These are the key concepts you need to understand to accurately answer the question.

Common Base
When solving exponential equations, it's often helpful to rewrite the equation using a common base. In this problem, we have the equation \(4^{3x} = \frac{1}{2}^{1-x}\). Notice that the number 4 can be expressed as \(2^2\) and the fraction \(\frac{1}{2}\) can be written as \(2^{-1}\). By rewriting both sides with the common base of 2, the equation becomes easier to manage. This step transforms our equation into \((2^2)^{3x} = (2^{-1})^{1-x}\). Using a common base simplifies the comparison of the exponents.
Exponents
Exponents are the numbers that indicate how many times a base is multiplied by itself. In the equation \((2^2)^{3x} = (2^{-1})^{1-x}\), we use properties of exponents to simplify each side. Specifically, we use the power rule, \((a^m)^n = a^{mn}\).

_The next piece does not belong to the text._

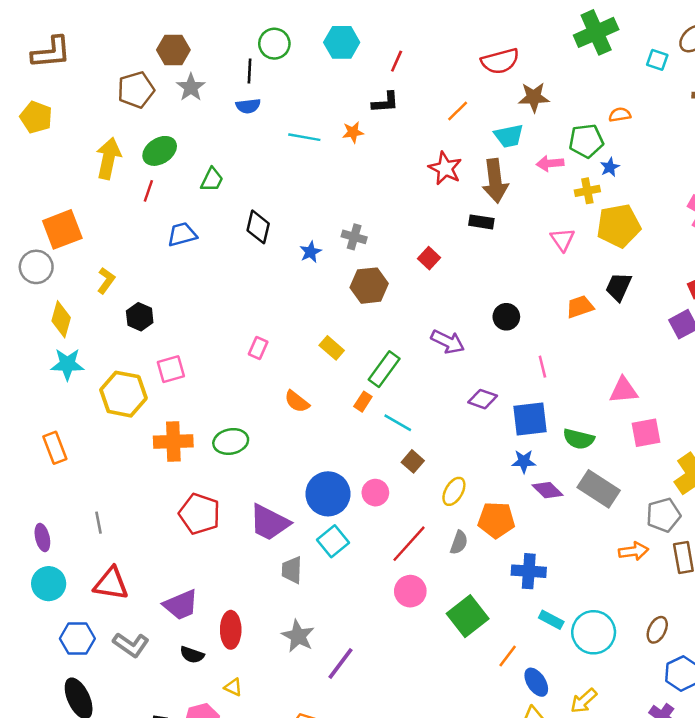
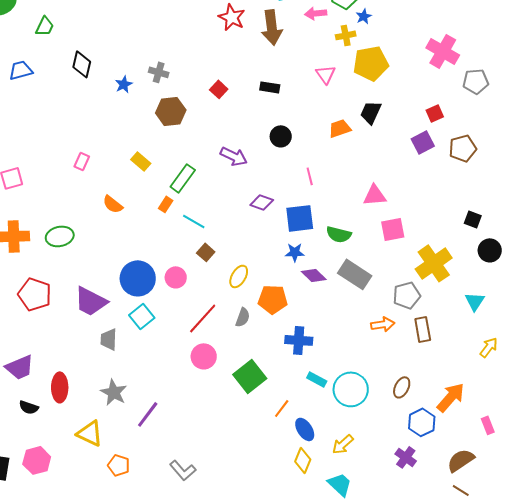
black rectangle: (481, 222) -> (270, 87), moved
yellow triangle: (233, 687) -> (90, 433), moved, size x1.8

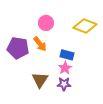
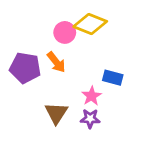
yellow diamond: (85, 26) -> (90, 24), moved
blue rectangle: (67, 55) -> (113, 78), moved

Applying this rule, the left side simplifies to \(2^{6x}\) and the right side to \(2^{-(1-x)}\). Now we have a new equation: \(2^{6x} = 2^{-(1-x)}\). At this stage, solving the equation becomes more straightforward since the bases are now identical.
Algebraic Manipulation
Algebraic manipulation involves rearranging and simplifying mathematical expressions. With our new equation \(2^{6x} = 2^{-(1-x)}\), the next step is to set the exponents equal to each other. This is because if \(a^m = a^n\), then it must follow that \(m = n\).
Therefore, we set:\(6x = -(1-x)\). To solve for \(x\), combine like terms and isolate \(x\):
- Add \(x\) to both sides: \(6x + x = -1\)
- Combine: \(7x = -1\)
- Finally, divide by 7: \(x = \frac{-1}{5}\).
Equation Solving
Equation solving is the process of finding the value of the variable that makes the equation true. In our case, we started with \(4^{3x} = \frac{1}{2}^{1-x}\) and through a series of steps—rewriting in common bases, simplifying exponents, and algebraic manipulation—we've narrowed it down to the simpler equation \(7x = -1\). To isolate \(x\), we performed basic arithmetic operations:
. Combined like terms:
- Divided both sides by 7:
This gives us the solution \(x = \frac{-1}{5} = -0.2\). At each step, ensuring the accuracy of our manipulations was key to finding the correct value of \(x\).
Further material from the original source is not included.